Hal laughed with a fine imitation of amusement. “You lose, then. There was a man here just this afternoon; two of them, in fact.” He heard the smaller visitor draw his breath in sharply, but his amused look didn’t waver from the other man’s face. The latter narrowed his eyes suspiciously.

“That so? Two of ’em, eh? What did they want?”

“Oh, I don’t know,” answered Hal carelessly. “Something about a robbery somewhere. Where’d he say it was, Bert?”

“Pemberton, wasn’t it?” asked Bert uninterestedly.

“Yes, I guess it was. One of the men said he was a sheriff. They didn’t stay long. Went around the lake and came out again and drove off toward Thompson.”

“Lookin’ for a robber, was he?” asked the big man calmly. “Well, say, I hope he catches him. There’s a heap too many yeggs round the country nowadays. Ain’t that so, Slim?” Slim agreed unenthusiastically that it was. Slim didn’t look, however, as though he enjoyed the subject. He sat on the edge of his chair and failed to share his companion’s apparent comfort. “Thompson’s about twelve miles, ain’t it?” continued the other idly.

“Thirteen, I think,” replied Hal. “Gee, I wouldn’t much care about chasing robbers this kind of weather. Bet that sheriff won’t get back to Pemberton before morning.”

“Ain’t that a shame?” commented the man. “Say, I ain’t meanin’ to butt in, sonny, but what about the eats? We got a fair ways to go yet. Get me? Lineville’s our next stop.”

“I’ll start supper right off,” said Hal. “Must be ’most time, anyway.” He raised his voice and spoke with surprising heartiness. Had the man been watching him just then, which he wasn’t, having transferred his gaze momentarily to the leaping flames, he might almost have thought that Hal was trying to make his tones carry beyond the further window on which his eyes were set. “I don’t know how good it’ll be, though, for, you see, the fellow that’s our regular cook has gone to North Pemberton, and I guess he won’t be back yet awhile. But I’ll do—”
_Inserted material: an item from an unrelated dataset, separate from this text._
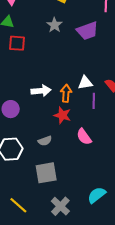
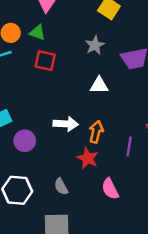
white triangle: (85, 83) -> (99, 85), moved
gray semicircle: (45, 141) -> (61, 187), turned 72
“Eh?” exclaimed the big man startledly. “North Pemberton? What’s he gone there for?”

“We get our groceries there,” answered Hal, rising from the cot, stretching and moving aimlessly toward the front of the cabin. “It’s about eight miles, I guess, and he isn’t likely to get back for a couple of hours.” Hal stopped at one of the two windows and stared out. “Hope he don’t get lost coming back. It’s as black as my pocket to-night.”

It was black, if one excepted the lake. That was darkly gray, and the moving form close to the nearer shore was momentarily visible ere it melted into the shadows. Hal turned away from the window. “Well,” he announced cheerfully, “guess we might as well light up.”